▶ **Records to process**:

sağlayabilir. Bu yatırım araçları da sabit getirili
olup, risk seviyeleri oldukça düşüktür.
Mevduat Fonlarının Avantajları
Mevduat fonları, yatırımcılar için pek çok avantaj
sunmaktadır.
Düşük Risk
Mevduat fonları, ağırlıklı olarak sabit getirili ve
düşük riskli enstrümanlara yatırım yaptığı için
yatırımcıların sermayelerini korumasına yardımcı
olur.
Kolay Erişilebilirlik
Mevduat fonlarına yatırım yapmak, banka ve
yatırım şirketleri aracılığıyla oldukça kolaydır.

* * *

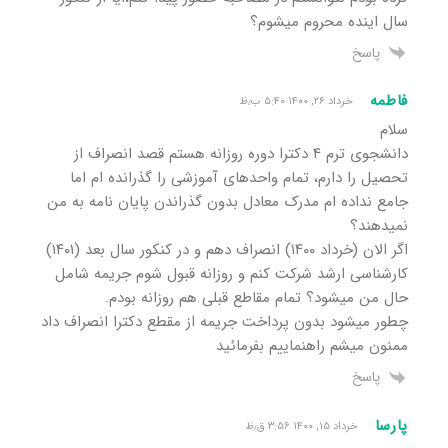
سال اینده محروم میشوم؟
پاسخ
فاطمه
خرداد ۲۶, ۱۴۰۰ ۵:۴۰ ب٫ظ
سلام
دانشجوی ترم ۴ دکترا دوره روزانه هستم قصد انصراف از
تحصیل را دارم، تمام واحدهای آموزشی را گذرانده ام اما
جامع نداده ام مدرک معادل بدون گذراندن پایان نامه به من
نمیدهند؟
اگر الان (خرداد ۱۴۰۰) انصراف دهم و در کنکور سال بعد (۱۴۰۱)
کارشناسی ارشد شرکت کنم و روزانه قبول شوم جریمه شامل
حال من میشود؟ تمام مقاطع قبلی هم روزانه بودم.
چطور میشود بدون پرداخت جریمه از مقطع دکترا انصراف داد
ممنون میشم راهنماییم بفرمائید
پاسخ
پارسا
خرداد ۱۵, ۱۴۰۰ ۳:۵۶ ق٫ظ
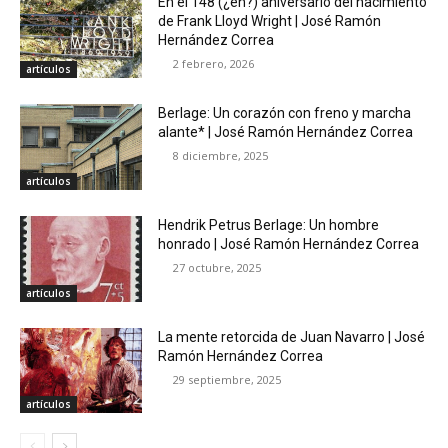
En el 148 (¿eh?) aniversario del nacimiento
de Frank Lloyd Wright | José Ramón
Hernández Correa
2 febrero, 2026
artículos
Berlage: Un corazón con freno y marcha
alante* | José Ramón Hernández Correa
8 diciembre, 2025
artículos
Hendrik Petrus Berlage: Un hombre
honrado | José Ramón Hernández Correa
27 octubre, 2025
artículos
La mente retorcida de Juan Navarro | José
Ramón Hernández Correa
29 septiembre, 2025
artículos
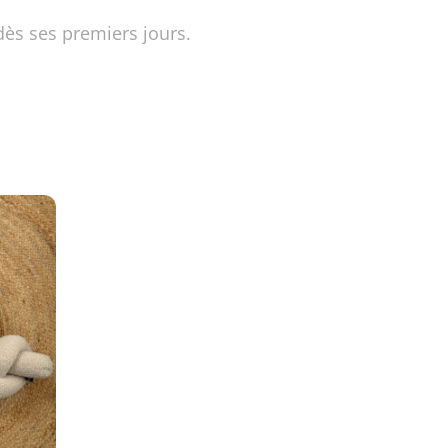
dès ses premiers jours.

▶ **Task brief**: Write out again exactly the lines above from the one with "2 febrero, 2026" through the one with "dès ses premiers jours.", adding no other lines and no pictures.

▶ **Result below**:
2 febrero, 2026
artículos
Berlage: Un corazón con freno y marcha
alante* | José Ramón Hernández Correa
8 diciembre, 2025
artículos
Hendrik Petrus Berlage: Un hombre
honrado | José Ramón Hernández Correa
27 octubre, 2025
artículos
La mente retorcida de Juan Navarro | José
Ramón Hernández Correa
29 septiembre, 2025
artículos
dès ses premiers jours.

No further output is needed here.